Among the best known in about 1:43 scale are the Renault Floride, Alfa Romeo Giulietta Spyder, Caravana Notin, Citroën DS 19, Leyland Atlantean Bus, Mercedes-Benz 1113 truck, Mercedes-Benz 190, Mercedes-Benz 200, Mini Morris Cooper, Peugeot 204, Peugeot 304, Renault R16, Volvo P1800, 1907 Rolls-Royce, Volkswagen Beetle, Volkswagen Combi, and a 1960s style camper trailer. There was also a smaller line in about 1:60 scale - one was a Volkswagen transporter panel van with a sliding side door.

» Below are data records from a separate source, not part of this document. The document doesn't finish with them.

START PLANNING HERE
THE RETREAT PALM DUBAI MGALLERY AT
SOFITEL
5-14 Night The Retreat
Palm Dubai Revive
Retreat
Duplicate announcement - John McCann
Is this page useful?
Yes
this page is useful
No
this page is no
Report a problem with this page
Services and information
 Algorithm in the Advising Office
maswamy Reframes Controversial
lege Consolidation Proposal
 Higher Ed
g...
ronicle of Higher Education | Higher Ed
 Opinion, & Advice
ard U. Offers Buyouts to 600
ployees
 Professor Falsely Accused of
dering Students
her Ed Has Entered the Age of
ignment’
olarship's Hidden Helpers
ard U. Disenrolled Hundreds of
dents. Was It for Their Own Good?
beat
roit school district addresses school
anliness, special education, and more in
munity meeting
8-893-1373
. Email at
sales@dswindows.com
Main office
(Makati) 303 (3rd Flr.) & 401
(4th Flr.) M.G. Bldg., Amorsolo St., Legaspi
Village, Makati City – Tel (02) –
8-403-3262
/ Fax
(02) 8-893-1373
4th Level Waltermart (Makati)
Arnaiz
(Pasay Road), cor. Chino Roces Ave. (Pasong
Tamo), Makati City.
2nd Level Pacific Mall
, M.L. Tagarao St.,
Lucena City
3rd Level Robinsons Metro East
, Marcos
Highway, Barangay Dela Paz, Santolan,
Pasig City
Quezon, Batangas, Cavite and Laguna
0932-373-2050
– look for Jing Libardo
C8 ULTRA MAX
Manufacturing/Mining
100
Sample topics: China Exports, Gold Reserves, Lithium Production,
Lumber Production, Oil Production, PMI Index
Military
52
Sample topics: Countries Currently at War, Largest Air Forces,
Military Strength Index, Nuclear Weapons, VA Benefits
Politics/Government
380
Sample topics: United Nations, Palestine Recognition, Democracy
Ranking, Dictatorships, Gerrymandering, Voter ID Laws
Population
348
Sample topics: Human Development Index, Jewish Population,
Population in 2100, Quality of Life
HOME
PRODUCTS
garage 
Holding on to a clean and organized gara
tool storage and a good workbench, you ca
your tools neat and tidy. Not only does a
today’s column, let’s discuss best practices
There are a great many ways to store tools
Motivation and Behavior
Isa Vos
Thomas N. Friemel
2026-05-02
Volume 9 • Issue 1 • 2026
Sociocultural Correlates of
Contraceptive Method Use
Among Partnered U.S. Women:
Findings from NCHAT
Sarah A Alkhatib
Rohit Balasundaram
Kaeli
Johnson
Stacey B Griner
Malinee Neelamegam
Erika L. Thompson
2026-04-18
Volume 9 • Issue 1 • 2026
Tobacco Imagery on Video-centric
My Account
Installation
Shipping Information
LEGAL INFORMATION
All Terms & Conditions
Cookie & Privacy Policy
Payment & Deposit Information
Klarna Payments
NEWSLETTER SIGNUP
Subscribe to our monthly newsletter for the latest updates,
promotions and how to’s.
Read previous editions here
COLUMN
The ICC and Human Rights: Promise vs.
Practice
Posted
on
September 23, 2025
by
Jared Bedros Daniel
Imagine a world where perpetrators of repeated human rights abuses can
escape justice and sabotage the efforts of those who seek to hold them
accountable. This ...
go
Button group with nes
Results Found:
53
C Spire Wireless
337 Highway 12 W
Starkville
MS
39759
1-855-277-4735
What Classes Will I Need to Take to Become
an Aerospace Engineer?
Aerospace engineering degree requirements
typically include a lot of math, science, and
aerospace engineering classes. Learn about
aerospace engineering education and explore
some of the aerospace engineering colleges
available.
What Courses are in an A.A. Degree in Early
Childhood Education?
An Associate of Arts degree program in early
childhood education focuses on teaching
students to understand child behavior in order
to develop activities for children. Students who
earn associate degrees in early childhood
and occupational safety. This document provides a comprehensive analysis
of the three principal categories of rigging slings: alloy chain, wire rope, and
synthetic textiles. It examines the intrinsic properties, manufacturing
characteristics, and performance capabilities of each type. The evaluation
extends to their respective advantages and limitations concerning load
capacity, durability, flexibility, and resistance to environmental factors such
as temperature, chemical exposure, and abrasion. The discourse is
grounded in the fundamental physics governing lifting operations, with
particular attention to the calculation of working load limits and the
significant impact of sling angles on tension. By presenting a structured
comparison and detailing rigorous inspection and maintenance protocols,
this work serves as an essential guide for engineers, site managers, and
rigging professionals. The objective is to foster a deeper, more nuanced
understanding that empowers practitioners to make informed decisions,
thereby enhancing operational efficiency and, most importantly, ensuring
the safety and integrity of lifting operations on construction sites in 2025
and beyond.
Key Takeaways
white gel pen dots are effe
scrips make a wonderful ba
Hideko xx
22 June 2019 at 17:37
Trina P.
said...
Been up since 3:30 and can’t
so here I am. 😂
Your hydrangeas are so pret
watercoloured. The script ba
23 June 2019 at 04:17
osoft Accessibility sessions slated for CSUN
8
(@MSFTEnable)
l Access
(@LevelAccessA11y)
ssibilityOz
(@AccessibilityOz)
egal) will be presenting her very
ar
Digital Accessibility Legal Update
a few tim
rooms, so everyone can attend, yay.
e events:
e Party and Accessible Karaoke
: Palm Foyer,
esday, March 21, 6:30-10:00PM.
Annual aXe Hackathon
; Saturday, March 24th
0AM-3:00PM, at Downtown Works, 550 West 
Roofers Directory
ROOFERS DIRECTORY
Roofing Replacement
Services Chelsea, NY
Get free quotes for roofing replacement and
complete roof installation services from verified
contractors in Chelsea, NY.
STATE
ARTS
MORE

Each car was available in four or five colors and the vehicles had hand painted details, especially the buses. Cars often had different liveries to boost sales. For example, the Mercedes 200 came in Policia, Policia "Comando" (command) car, Fire Chief car, Portuguese taxi, Portuguese 'rental' ("aluguer"), and an Amsterdam taxi. The Mercedes 1113 truck came in SONAP, FINA, Shell, Golp, BSB Porto, and SACOR tankers, box back postal delivery, and canvas covered policia, E.G.T. Community Service, GNR, and military troop carrier variations. The Volvo P1800, oddly, came in a police variant, but, in fact, almost every car came in a police variant, even the sporty Volvo and Renault Floride.

==Marketing==
Earlier 1960s boxes were cardboard with blue and red sides with illustrations of the vehicles found inside. Box flaps were yellow and the overall design was reminiscent of Dinky or Corgi. A few years later, packages were commonly yellow cardboard with an early use of thin plastic behind oval windows cut from the sides of the boxes. Overall, the packaging still looked Dinky or Corgi, with 'view' windows appearing about the same time as these larger firms.